> _YOUR INSTRUCTIONS_: Using the records below, quote only the span that opens with the line containing "Concursos Administrativos" and closes with the line containing "Residência Multiprofissional", exactly and inclusively.

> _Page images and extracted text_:
────────

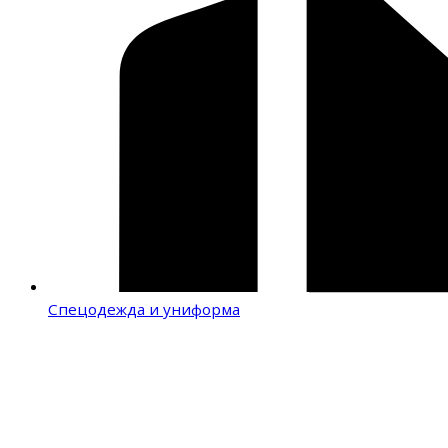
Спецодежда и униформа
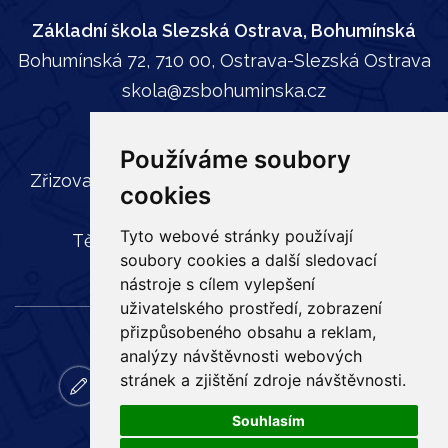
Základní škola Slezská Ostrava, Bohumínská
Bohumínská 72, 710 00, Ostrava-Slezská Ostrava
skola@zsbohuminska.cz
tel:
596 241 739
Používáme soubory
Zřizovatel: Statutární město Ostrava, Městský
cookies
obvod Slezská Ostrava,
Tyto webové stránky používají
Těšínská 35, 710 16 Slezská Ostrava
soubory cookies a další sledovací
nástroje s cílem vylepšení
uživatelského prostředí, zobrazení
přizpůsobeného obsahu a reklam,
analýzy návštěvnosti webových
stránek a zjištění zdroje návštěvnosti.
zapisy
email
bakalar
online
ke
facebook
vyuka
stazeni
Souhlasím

────────

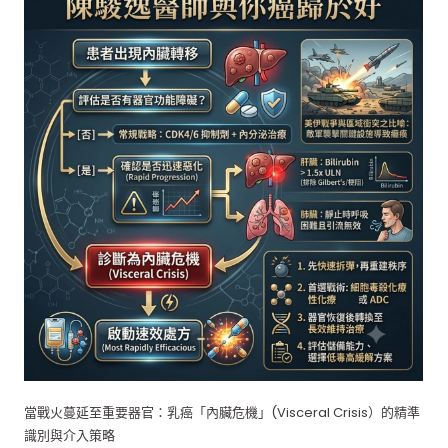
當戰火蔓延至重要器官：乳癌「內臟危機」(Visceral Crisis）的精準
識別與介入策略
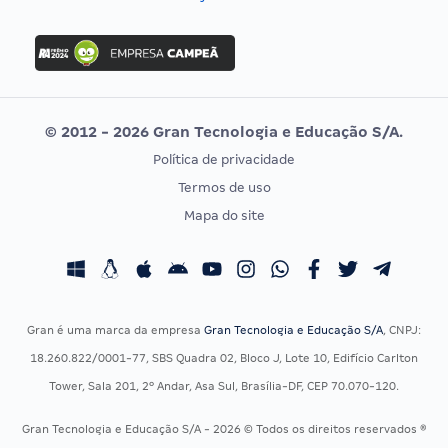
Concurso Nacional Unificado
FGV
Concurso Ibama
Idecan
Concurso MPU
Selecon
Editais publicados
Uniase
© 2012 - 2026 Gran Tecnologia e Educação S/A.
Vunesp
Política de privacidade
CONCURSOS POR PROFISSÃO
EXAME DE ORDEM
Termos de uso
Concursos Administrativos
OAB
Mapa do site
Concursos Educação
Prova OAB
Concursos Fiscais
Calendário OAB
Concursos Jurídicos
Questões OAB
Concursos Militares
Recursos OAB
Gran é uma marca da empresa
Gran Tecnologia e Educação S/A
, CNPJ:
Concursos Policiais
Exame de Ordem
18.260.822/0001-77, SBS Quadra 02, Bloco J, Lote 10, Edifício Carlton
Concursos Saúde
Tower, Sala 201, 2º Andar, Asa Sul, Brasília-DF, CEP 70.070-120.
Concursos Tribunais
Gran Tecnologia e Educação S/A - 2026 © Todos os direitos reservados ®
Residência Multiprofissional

────────

> _RESPONSE AREA_:
Concursos Administrativos
OAB
Mapa do site
Concursos Educação
Prova OAB
Concursos Fiscais
Calendário OAB
Concursos Jurídicos
Questões OAB
Concursos Militares
Recursos OAB
Gran é uma marca da empresa
Gran Tecnologia e Educação S/A
, CNPJ:
Concursos Policiais
Exame de Ordem
18.260.822/0001-77, SBS Quadra 02, Bloco J, Lote 10, Edifício Carlton
Concursos Saúde
Tower, Sala 201, 2º Andar, Asa Sul, Brasília-DF, CEP 70.070-120.
Concursos Tribunais
Gran Tecnologia e Educação S/A - 2026 © Todos os direitos reservados ®
Residência Multiprofissional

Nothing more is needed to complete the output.